当時の製法は、主に山羊や馬からとった乳を入れた容器を揺り動かしたり、棒でかきまぜたりして成分を分離し、固めたものでした。そして、特に遊牧民がバターを好んでいたんですね。
そのため、紀元前5世紀にはイタリア半島のローマ共和国(後のローマ帝国)に伝わったのですが、「野蛮人の食べ物」として、あまり食用にはしませんでした。
ところが、食べはしませんが皮膚に塗ることを考えついたのです。特に赤ん坊、幼児の皮膚を軟らかくすると考えられ、お風呂にはいる時に塗ったみたいですね。さらに、ローマの博物学者プリニウスは「蜂蜜と一緒に歯茎につけると、歯痛にも効きます」と勧めているほど。おやおや、食べないけど口には入れるんですね。他にも、整髪料、灯油にもこのようにヨーロッパにおいて、バターは薬用などとしてスタートしました。

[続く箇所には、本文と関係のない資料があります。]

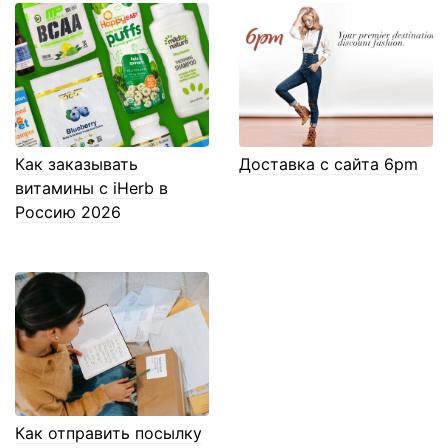
Как заказывать
Доставка с сайта 6pm
витамины с iHerb в
Россию 2026
Как отправить посылку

その後、ポルトガル地域では紀元前20年頃から、フランスでは6世紀、ベルギーでは12世紀、ノルウェーでは13世紀になって食用としてバターを使い始め、今のように料理に欠かせない材料となっていったのです。ただし、ローマ(イタリア)では相変わらず食用にならなかったのか、今でもイタリア料理にはバターを使ったものが少なく、オリーブオイルが多いですね。

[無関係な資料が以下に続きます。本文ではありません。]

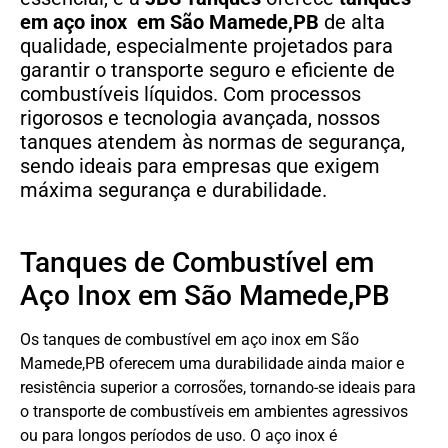
em aço
inox em São Mamede,PB
de alta
qualidade, especialmente projetados para
garantir o transporte seguro e eficiente de
combustíveis líquidos. Com processos
rigorosos e tecnologia avançada, nossos
tanques atendem às normas de segurança,
sendo ideais para empresas que exigem
máxima segurança e durabilidade.
Tanques de Combustível em
Aço Inox em São Mamede,PB
Os tanques de combustível em aço inox em São
Mamede,PB oferecem uma durabilidade ainda maior e
resistência superior a corrosões, tornando-se ideais para
o transporte de combustíveis em ambientes agressivos
ou para longos períodos de uso. O aço inox é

ちなみに、日本でもバターは薬用として江戸時代にデビューしました。
幕府第八代将軍・徳川吉宗がインド産の白牛を輸入し、この牛の乳から「牛酪」(バター)が作られたと言われています。これが薬用として使われ、明治以降になってようやく食用となり、戦後になるとパン、それから洋食のお供として普及しております。

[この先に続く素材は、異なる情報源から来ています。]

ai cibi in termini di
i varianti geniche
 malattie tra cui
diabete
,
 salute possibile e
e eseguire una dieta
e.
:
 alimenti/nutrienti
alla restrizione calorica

ちなみに乳製品それ自体は560年頃、朝鮮の百済から搾乳技術が伝えられ、また奈良時代には唐からも伝わり、平安時代には特に関東で「酥(そ)」と呼ばれる牛乳を煮詰めて凝縮したものを造り、これを平安貴族に納めていました(バターとは少し違いますが)。で、平安貴族は美味しい&健康によいとして、なめていたんですね。おお、意外とグルメじゃないか、君たち。乳製品で言えば他にも、酪(らく)、醍醐(だいご:醍醐味の語源)というのもあったとか。その後、一般に普及しなかったのは残念?
2.バターの分類
まず、現在のバターは
1.食塩を添加しているか
・加塩バター(食塩含量約2.0%)
・無塩バター
2.原料クリームを発酵させているか
・発酵バター(乳酸発酵したクリームを使用、独特の香りがあるが、保存性に難あり。古来のバターはみんなこれ)
・非発酵バター(非発酵バターは発酵していないクリームを使用、風味がよく保存性あり)
に分類されます。日本では家庭用の場合、非発酵バターが大半を占めます。
しかしながら、古来からの味である発酵バターの魅力もコクがあって捨てがたく、小岩井農場では発酵バターを作っているそうです。また、ヨーロッパでは発酵バターの方が主流。非発酵バターはアメリカ、日本、オーストラリアで主流だとか。ちなみに、何で古来かというと、置いておくと勝手に発酵してしまったからですな。
3.バターの工程を見ていきましょう
それでは、その工程ですが。
1.まず、牛乳からクリームを分離します。つまり、脂肪分を抜き取るんですね。
機械で行う場合、「クリームセパレーター」という機械に牛乳を入れ、高速で回転させると「クリーム」と「脱脂乳(スキムミルク)」の2層に分けます。
2.クリームを殺菌します(森永乳業の場合、95℃で60秒間、熱をくわえ、ビタミンなどの栄養分をこわさずに、細菌やカビを殺菌。雪印乳業の場合は70~80度に加熱)。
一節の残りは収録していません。